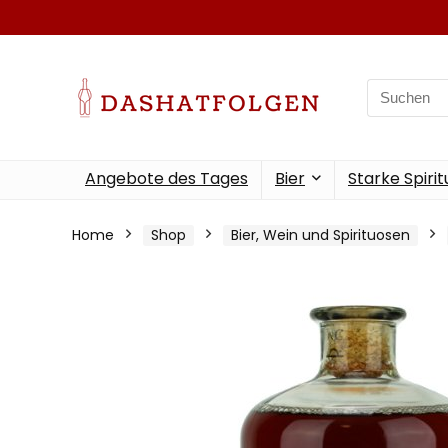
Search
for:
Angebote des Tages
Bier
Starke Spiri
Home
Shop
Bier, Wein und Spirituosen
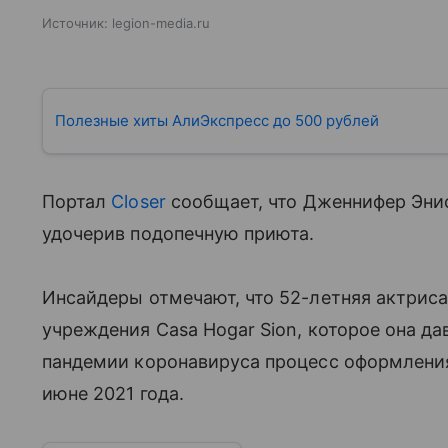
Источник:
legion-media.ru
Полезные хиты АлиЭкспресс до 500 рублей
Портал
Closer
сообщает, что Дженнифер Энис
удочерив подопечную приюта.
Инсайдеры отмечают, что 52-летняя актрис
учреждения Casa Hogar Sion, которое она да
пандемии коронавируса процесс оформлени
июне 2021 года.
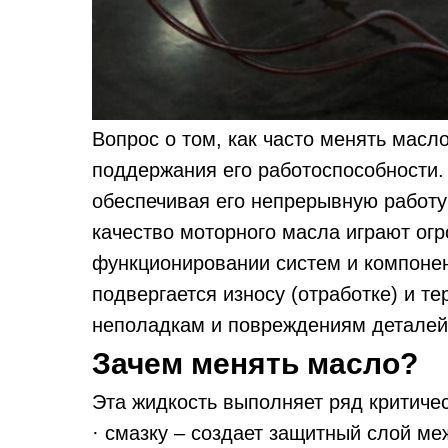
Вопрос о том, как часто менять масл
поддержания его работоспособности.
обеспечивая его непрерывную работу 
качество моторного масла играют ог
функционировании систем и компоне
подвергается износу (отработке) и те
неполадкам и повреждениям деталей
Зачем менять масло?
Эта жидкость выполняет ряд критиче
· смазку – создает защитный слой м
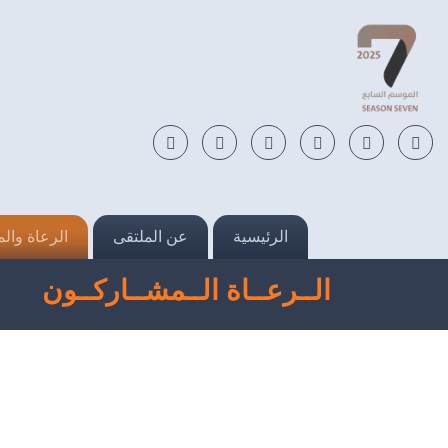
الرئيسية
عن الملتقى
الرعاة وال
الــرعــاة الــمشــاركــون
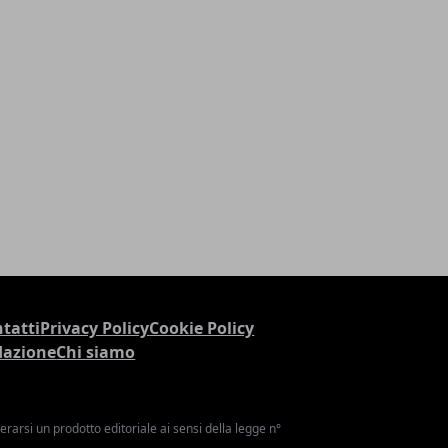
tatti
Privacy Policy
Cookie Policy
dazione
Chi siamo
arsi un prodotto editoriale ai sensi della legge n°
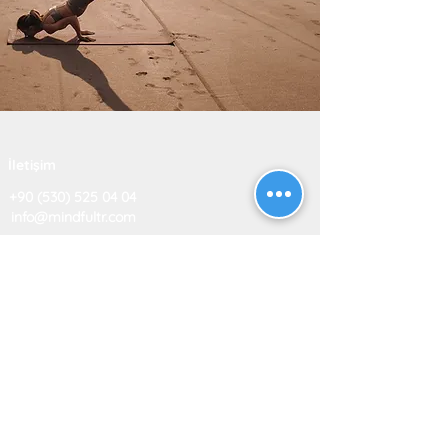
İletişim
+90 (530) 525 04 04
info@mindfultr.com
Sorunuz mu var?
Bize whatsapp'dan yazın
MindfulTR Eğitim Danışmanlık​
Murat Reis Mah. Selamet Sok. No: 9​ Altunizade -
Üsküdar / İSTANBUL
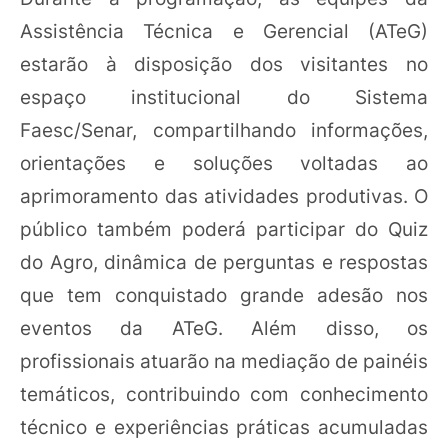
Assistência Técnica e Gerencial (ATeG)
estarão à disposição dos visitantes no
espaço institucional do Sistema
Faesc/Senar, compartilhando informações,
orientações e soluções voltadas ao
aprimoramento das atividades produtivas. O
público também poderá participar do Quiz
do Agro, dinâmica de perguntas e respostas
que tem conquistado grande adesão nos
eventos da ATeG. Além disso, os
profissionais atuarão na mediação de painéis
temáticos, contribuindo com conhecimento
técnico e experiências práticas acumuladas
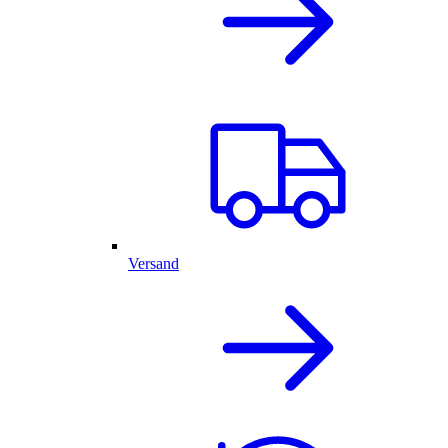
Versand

* _What you are asked to do_
A faithful copy of all the entries is required, pictures excluded.

* _Response_
Search
for:
Angebote des Tages
Bier
Starke Spiri
Home
Shop
Bier, Wein und Spirituosen
Источник:
legion-media.ru
Полезные хиты АлиЭкспресс до 500 рублей
Портал
Closer
сообщает, что Дженнифер Энис
удочерив подопечную приюта.
Инсайдеры отмечают, что 52-летняя актрис
учреждения Casa Hogar Sion, которое она да
пандемии коронавируса процесс оформлени
июне 2021 года.
Вопрос о том, как часто менять масл
поддержания его работоспособности.
обеспечивая его непрерывную работу 
качество моторного масла играют ог
функционировании систем и компоне
подвергается износу (отработке) и те
неполадкам и повреждениям деталей
Зачем менять масло?
Эта жидкость выполняет ряд критиче
· смазку – создает защитный слой м
الرئيسية
عن الملتقى
الرعاة وال
الــرعــاة الــمشــاركــون
tatti
Privacy Policy
Cookie Policy
dazione
Chi siamo
arsi un prodotto editoriale ai sensi della legge n°
İletişim
+90 (530) 525 04 04
info@mindfultr.com
Sorunuz mu var?
Bize whatsapp'dan yazın
MindfulTR Eğitim Danışmanlık​
Murat Reis Mah. Selamet Sok. No: 9​ Altunizade -
Üsküdar / İSTANBUL
Assistência Técnica e Gerencial (ATeG)
estarão à disposição dos visitantes no
espaço institucional do Sistema
Faesc/Senar, compartilhando informações,
orientações e soluções voltadas ao
aprimoramento das atividades produtivas. O
público também poderá participar do Quiz
do Agro, dinâmica de perguntas e respostas
que tem conquistado grande adesão nos
eventos da ATeG. Além disso, os
profissionais atuarão na mediação de painéis
temáticos, contribuindo com conhecimento
técnico e experiências práticas acumuladas
Versand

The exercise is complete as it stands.